Capitalism is a barrier to reducing emissions, not simply because of the system’s historic reliance on fossil fuels, but also because of its reliance on market forces. Carbon trading has been enshrined as the key mechanism to reduce emissions, leading to a worldview in which one former World Bank chief economist could describe Africa as ‘under-polluted’. Two essays look in detail at why these market strategies have failed. In one Neil Smith points out that a ‘corporate polluter buying [carbon] credits contributes…to continued pollution’ as there is nothing forcing the company to stop polluting. If you take the ‘right to pollute’ to its logical conclusion, nature itself becomes a commodity. US companies can buy and sell wetland credits—the draining of one set of wetlands for building is deemed to be balanced by the protection of a second area. This commodification of environmental resources gets taken to ridiculous extremes: the company International Paper breeds endangered woodpeckers on land it owns and trades ‘woodpecker’ credits for $100,000.
In the second essay on this theme Achim Brunnengräber looks at the infamous Kyoto treaty. The problem with the treaty was not simply that the targets it set for curbing emissions were extremely modest, or that the US failed to sign it (though both are lamentable). More worryingly, Kyoto created the impression that something was being done to solve the climate crisis while striving to maintain the status quo: ‘The fossil form of capitalism is legitimised and stabilised in spite of its tendency to crises because the Kyoto process has made it seem possible to find what looked like answers to the crisis.’
In fact, Kyoto looks like an absolute failure.

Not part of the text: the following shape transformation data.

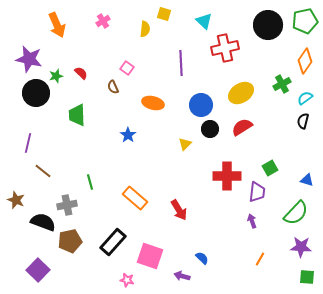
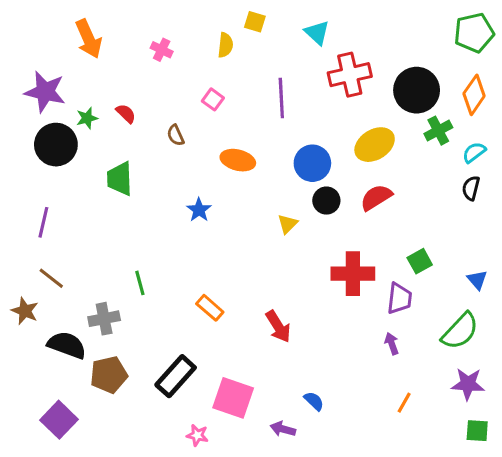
pink cross: (103, 21) -> (162, 50), moved, turned -32
black circle: (268, 25) -> (417, 90), moved
pink square: (127, 68) -> (213, 99), moved
brown line: (43, 171) -> (51, 278), moved
blue triangle: (307, 180) -> (477, 280), turned 32
orange rectangle: (135, 198) -> (210, 308), size x0.7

The protocols committed industrial nations to an average 5.2 percent cut in emissions on 1990 levels by the year 2012. One study forecasts that the CO2 emissions of the OECD nations will instead increase by 53 percent by 2025. In the developing world emissions will increase threefold.
Two essays examine the role of the developing world. The first looks at agriculture and the environment in Africa, the second at the causes and consequences of China’s environmental crisis. For some commentators, China’s rapid industrialisation is the reason nothing can be done to stop climate change on a global level. Seven out of ten of the world’s most polluted cities are in China and its ‘habitable and usable land has been halved over the last 50 years’. (China is not unique in this regard—America’s farmland is decreasing by two million acres every year due to ‘erosion, soil salinisation, and flooding or soil saturation as a result of intensive agriculture’.)

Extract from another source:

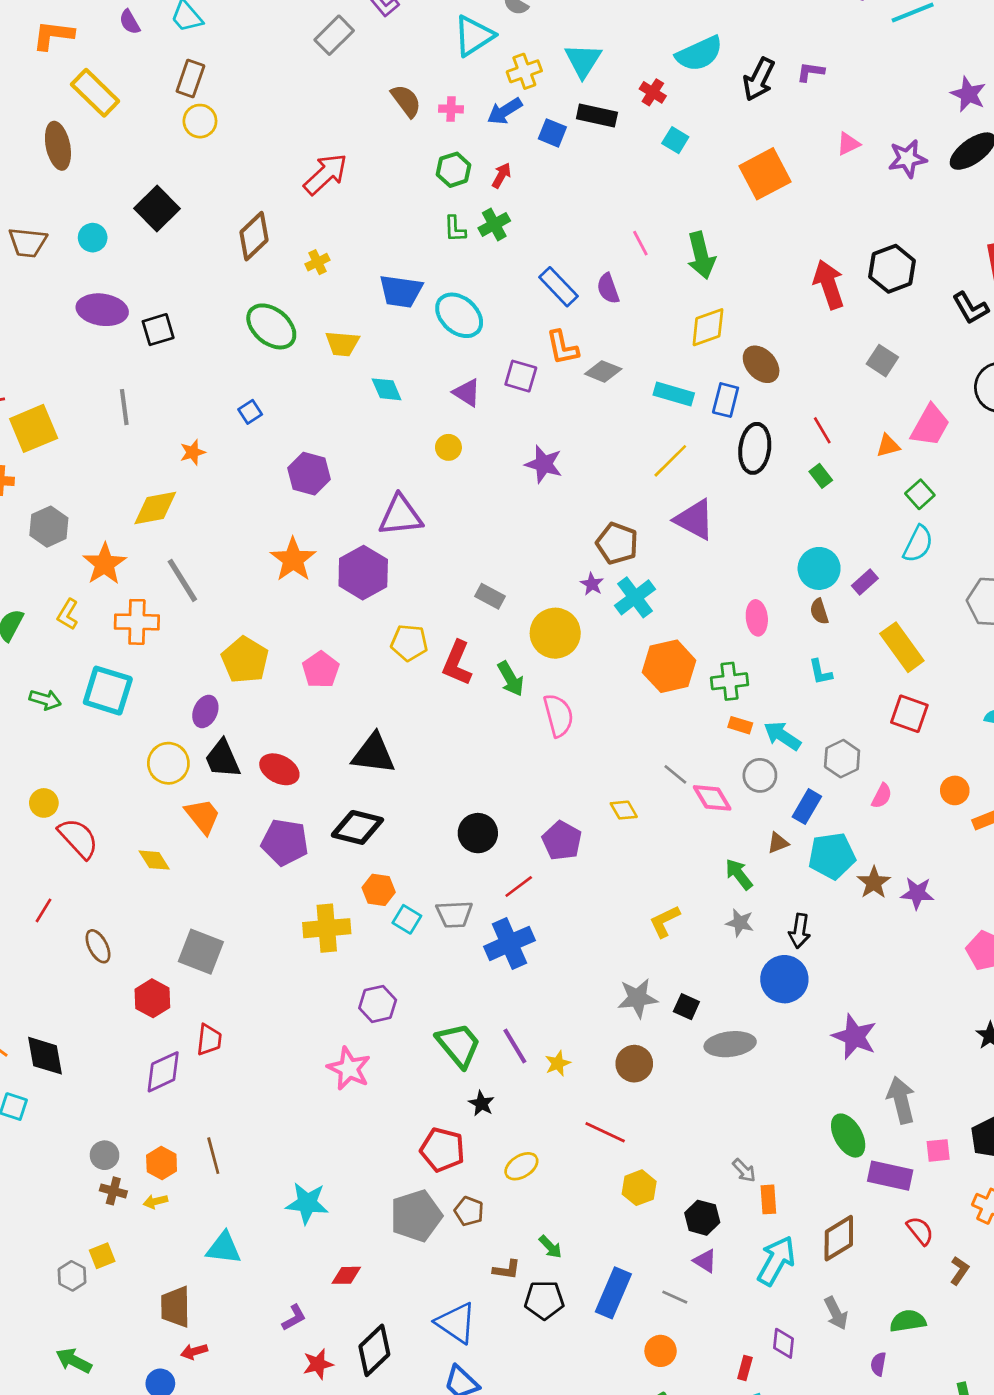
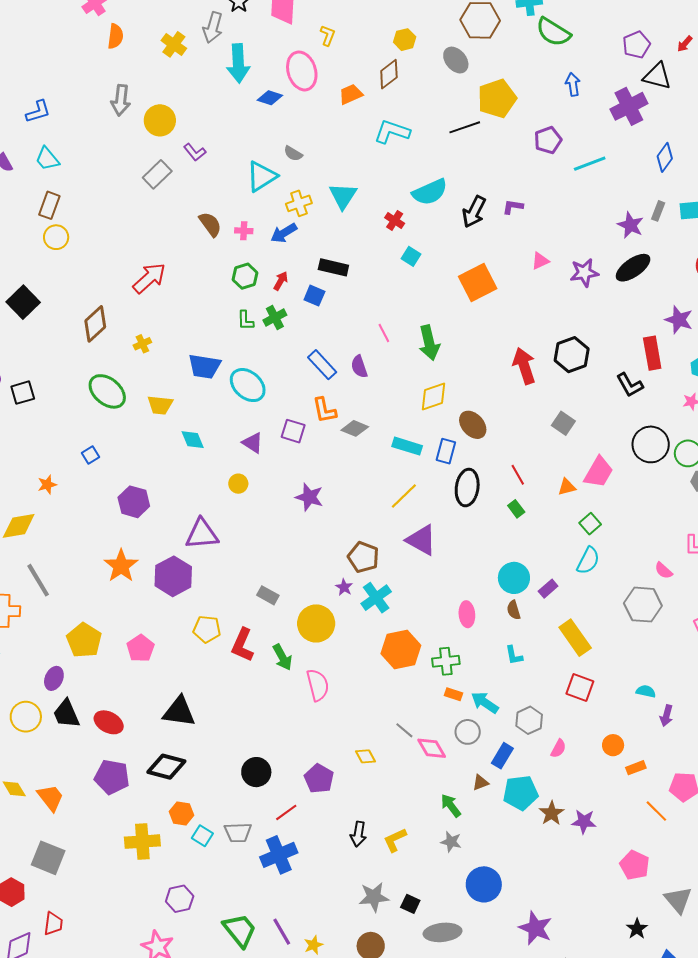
black rectangle: (597, 116) -> (333, 267), moved
blue square: (552, 133) -> (314, 296), moved
orange trapezoid: (203, 816) -> (50, 798), moved
black arrow: (800, 931) -> (358, 834), moved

The authors conclude that to prevent China continuing down a path of environmental self-destruction ‘it is necessary to fundamentally transform the entire existing social and economic structure’. This recipe for planetary salvation is echoed elsewhere in the volume. Altvater concludes his piece on fossil capitalism, ‘A society based on renewable instead of fossil energy sources must develop adequate technologies and above all social forms beyond capitalism. The relation of society to nature cannot remain the same when the fuel driving capitalist dynamics is running out.’

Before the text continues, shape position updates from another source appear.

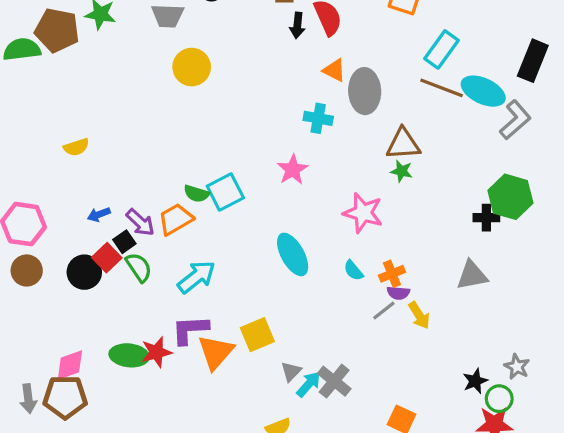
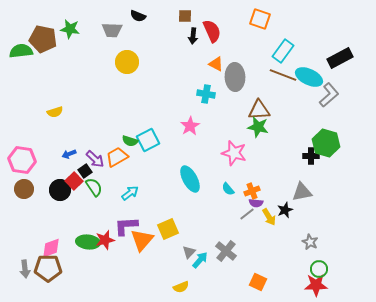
black rectangle: (533, 61) -> (340, 58), turned 40
green star: (402, 171) -> (258, 127), size x1.5
cyan arrow: (196, 277) -> (130, 193), size x0.7
gray star: (517, 367) -> (310, 242), moved
gray cross: (334, 381) -> (226, 251), moved
black star: (475, 381) -> (285, 210), moved

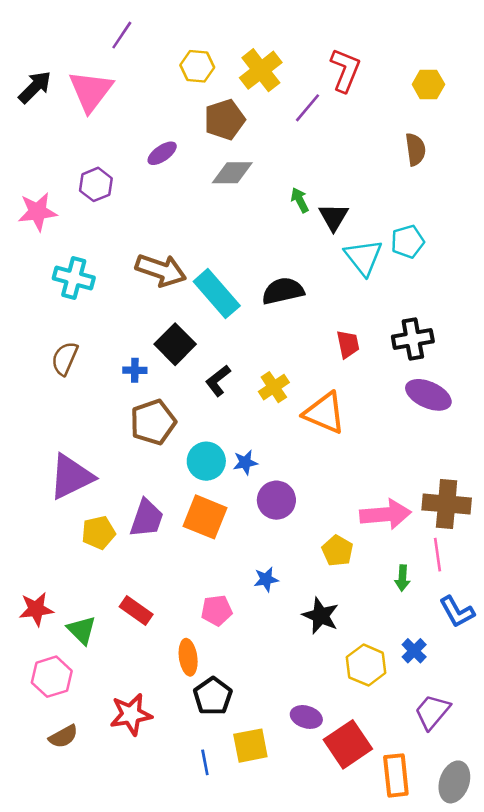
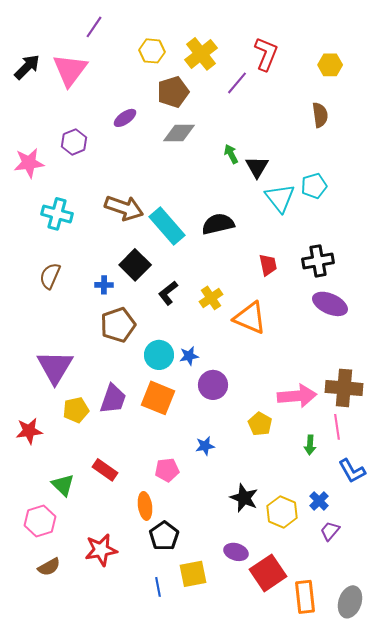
purple triangle: (71, 477) -> (55, 367), turned -33
red star: (36, 609) -> (29, 431), moved
black star: (321, 616) -> (244, 498), moved
purple trapezoid: (432, 712) -> (330, 531), moved, size x0.7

Whether there ‘is a strong case to be made that capitalism will survive’ because of its historic ability to adapt to new situations, with new technologies, raw materials or energy resources, as one essayist argues, is a debate that socialists will continue to engage in. But the majority of essays in this informative collection serve to prove that capitalism is the greatest threat to the planet’s wellbeing, and the greatest barrier to attempts to save it.